Records supplied:
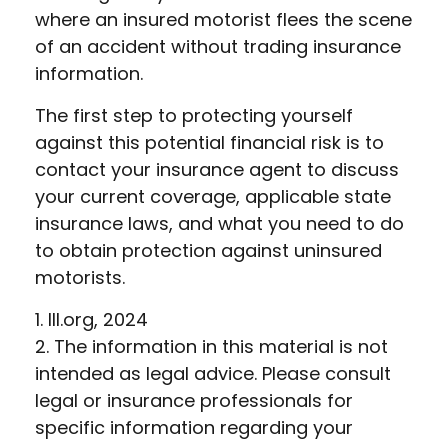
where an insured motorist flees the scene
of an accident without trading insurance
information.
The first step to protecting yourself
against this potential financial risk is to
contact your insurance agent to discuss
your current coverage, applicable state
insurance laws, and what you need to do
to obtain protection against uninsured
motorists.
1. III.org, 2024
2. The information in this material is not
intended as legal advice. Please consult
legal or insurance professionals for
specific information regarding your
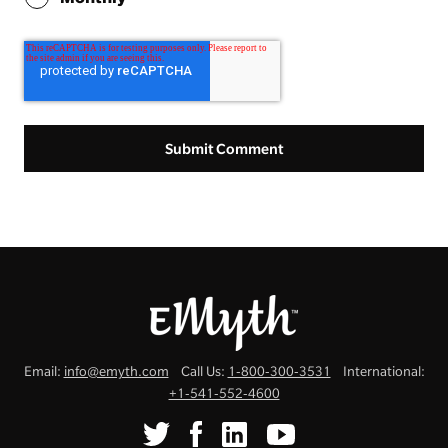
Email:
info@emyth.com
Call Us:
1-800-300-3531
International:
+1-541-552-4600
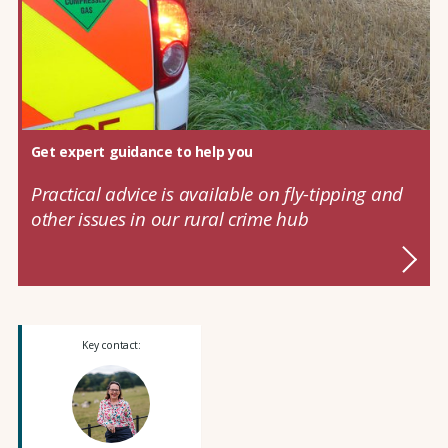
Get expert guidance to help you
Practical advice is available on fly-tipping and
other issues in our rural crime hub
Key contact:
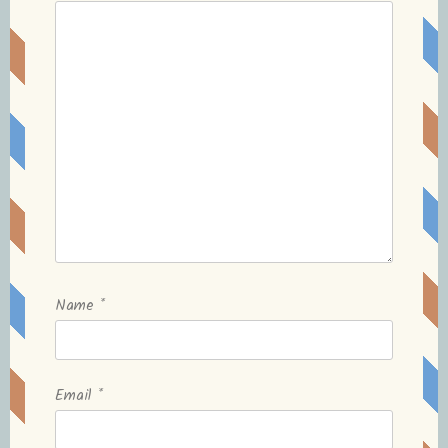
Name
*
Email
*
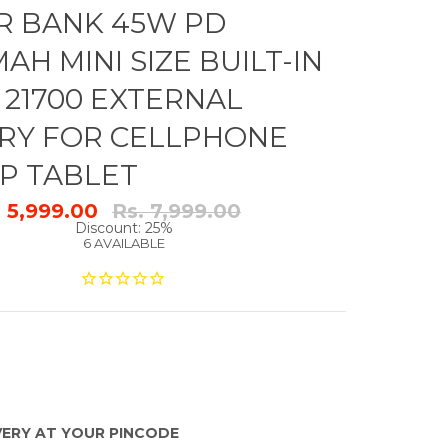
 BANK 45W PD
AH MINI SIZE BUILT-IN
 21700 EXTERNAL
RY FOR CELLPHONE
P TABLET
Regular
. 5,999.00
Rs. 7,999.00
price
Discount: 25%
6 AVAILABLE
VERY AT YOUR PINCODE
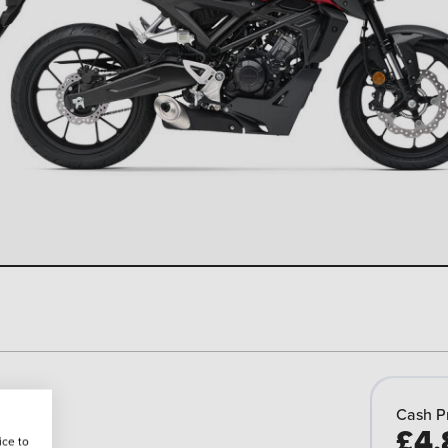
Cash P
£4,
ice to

Exercise: Exactly as they appear above, write out all the entries, but not the images.

Answer area:
where an insured motorist flees the scene
of an accident without trading insurance
information.
The first step to protecting yourself
against this potential financial risk is to
contact your insurance agent to discuss
your current coverage, applicable state
insurance laws, and what you need to do
to obtain protection against uninsured
motorists.
1. III.org, 2024
2. The information in this material is not
intended as legal advice. Please consult
legal or insurance professionals for
specific information regarding your
Email:
info@emyth.com
Call Us:
1-800-300-3531
International:
+1-541-552-4600
Get expert guidance to help you
Practical advice is available on fly-tipping and
other issues in our rural crime hub
Key contact:
Name
*
Email
*
 BANK 45W PD
AH MINI SIZE BUILT-IN
 21700 EXTERNAL
RY FOR CELLPHONE
P TABLET
Regular
. 5,999.00
Rs. 7,999.00
price
Discount: 25%
6 AVAILABLE
VERY AT YOUR PINCODE
Cash P
£4,
ice to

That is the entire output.